* Work order *
Leaving out pictures, output exactly the lines below from the one that has "AMD Trading Guide: How" through the one that has "ack's issue log", and nothing else.
*** Record set
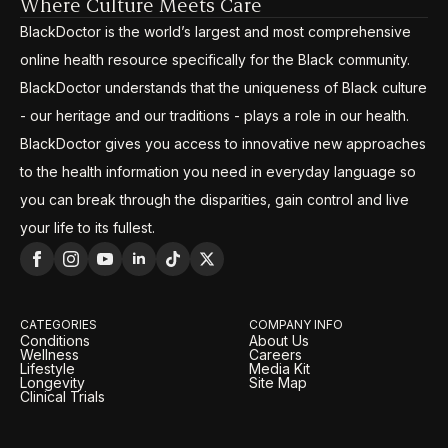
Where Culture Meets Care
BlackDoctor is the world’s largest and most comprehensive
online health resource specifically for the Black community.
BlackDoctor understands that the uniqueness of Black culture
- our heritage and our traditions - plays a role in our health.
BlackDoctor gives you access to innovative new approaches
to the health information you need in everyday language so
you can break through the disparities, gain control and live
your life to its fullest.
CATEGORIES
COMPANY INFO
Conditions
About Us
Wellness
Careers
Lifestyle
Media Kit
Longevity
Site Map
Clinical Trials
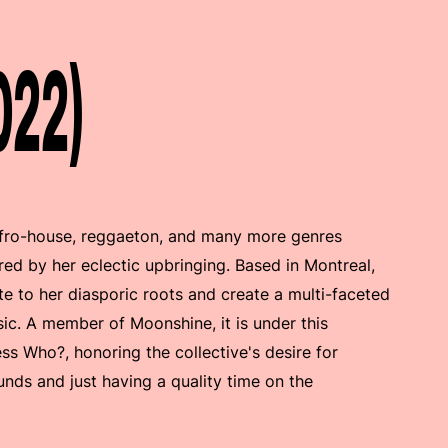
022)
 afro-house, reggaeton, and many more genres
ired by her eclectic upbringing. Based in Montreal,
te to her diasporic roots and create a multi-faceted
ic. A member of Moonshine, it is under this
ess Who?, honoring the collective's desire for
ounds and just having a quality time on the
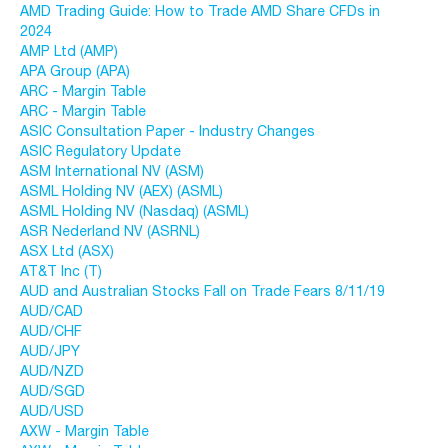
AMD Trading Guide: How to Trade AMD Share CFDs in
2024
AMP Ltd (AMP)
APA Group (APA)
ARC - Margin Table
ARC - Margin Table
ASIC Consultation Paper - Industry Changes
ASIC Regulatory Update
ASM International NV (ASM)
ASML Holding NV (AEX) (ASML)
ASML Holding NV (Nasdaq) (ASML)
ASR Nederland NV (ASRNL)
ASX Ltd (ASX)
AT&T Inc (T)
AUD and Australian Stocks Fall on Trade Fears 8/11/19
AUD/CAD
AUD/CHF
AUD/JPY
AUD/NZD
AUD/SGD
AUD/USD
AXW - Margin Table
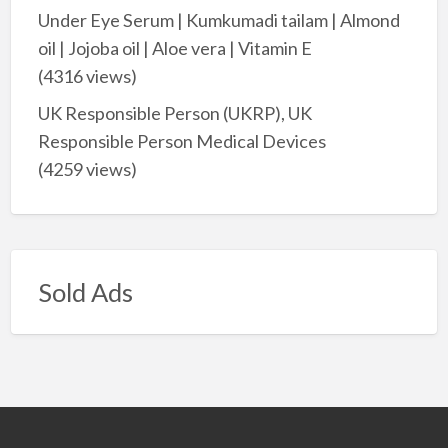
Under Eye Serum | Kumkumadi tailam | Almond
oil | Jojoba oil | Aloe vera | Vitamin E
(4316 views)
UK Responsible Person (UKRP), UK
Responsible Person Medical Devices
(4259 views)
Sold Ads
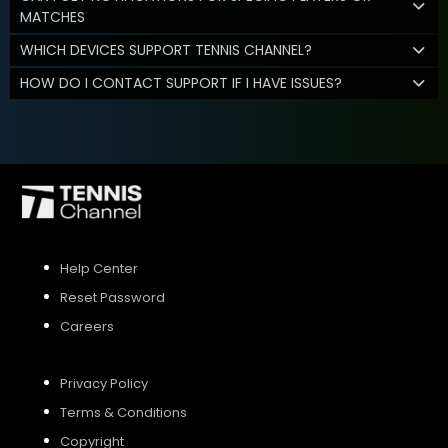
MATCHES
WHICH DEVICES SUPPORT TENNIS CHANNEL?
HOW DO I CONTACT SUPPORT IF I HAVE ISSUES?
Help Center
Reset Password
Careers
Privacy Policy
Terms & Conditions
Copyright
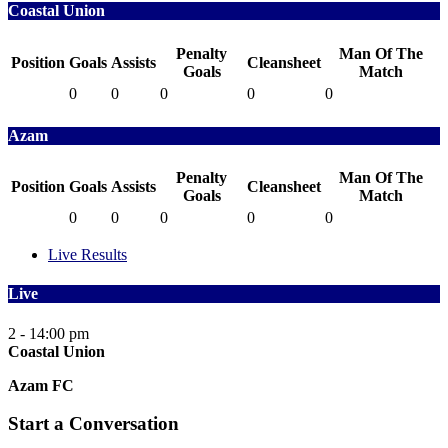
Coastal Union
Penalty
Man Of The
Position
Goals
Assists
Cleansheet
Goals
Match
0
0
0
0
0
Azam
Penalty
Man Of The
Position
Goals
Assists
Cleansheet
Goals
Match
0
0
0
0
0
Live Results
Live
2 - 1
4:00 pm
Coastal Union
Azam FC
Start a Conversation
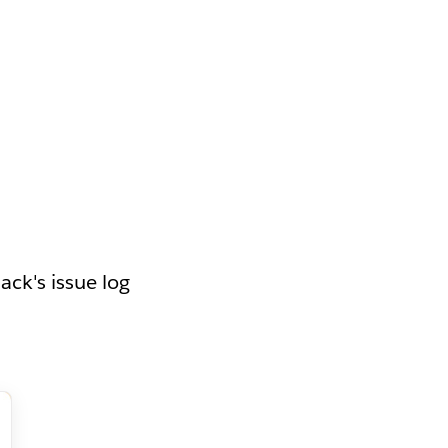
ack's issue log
******
*** Record set
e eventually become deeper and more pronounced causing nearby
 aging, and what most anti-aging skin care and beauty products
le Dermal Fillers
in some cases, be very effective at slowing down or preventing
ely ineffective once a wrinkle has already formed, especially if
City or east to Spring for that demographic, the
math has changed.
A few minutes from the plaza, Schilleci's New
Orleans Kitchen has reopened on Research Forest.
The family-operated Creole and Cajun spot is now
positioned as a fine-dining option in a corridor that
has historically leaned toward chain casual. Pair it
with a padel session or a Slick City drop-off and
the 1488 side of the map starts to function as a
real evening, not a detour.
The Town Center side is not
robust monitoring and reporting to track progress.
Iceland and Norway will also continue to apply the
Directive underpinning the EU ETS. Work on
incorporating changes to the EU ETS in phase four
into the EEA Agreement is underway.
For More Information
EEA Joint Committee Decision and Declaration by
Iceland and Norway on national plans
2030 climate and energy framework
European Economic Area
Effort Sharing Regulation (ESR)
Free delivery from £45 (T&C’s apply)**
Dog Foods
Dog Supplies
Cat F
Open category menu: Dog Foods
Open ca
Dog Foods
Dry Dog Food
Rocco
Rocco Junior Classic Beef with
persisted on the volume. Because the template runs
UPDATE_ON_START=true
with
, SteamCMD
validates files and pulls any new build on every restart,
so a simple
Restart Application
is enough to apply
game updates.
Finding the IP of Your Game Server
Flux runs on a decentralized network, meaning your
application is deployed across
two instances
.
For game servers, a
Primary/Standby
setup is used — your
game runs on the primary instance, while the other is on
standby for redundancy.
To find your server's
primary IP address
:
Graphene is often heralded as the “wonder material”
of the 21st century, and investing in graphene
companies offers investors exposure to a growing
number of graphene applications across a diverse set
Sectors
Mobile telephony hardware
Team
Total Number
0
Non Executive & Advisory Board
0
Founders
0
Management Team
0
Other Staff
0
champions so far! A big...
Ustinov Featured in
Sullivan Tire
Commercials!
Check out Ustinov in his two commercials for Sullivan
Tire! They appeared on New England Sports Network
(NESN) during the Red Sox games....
******
* Solution *
AMD Trading Guide: How to Trade AMD Share CFDs in
2024
AMP Ltd (AMP)
APA Group (APA)
ARC - Margin Table
ARC - Margin Table
ASIC Consultation Paper - Industry Changes
ASIC Regulatory Update
ASM International NV (ASM)
ASML Holding NV (AEX) (ASML)
ASML Holding NV (Nasdaq) (ASML)
ASR Nederland NV (ASRNL)
ASX Ltd (ASX)
AT&T Inc (T)
AUD and Australian Stocks Fall on Trade Fears 8/11/19
AUD/CAD
AUD/CHF
AUD/JPY
AUD/NZD
AUD/SGD
AUD/USD
AXW - Margin Table
Under Eye Serum | Kumkumadi tailam | Almond
oil | Jojoba oil | Aloe vera | Vitamin E
(4316 views)
UK Responsible Person (UKRP), UK
Responsible Person Medical Devices
(4259 views)
Sold Ads
MATCHES
WHICH DEVICES SUPPORT TENNIS CHANNEL?
HOW DO I CONTACT SUPPORT IF I HAVE ISSUES?
Help Center
Reset Password
Careers
Privacy Policy
Terms & Conditions
Copyright
Coastal Union
Penalty
Man Of The
Position
Goals
Assists
Cleansheet
Goals
Match
0
0
0
0
0
Azam
Penalty
Man Of The
Position
Goals
Assists
Cleansheet
Goals
Match
0
0
0
0
0
Live Results
Live
2 - 1
4:00 pm
Coastal Union
Azam FC
Start a Conversation
ack's issue log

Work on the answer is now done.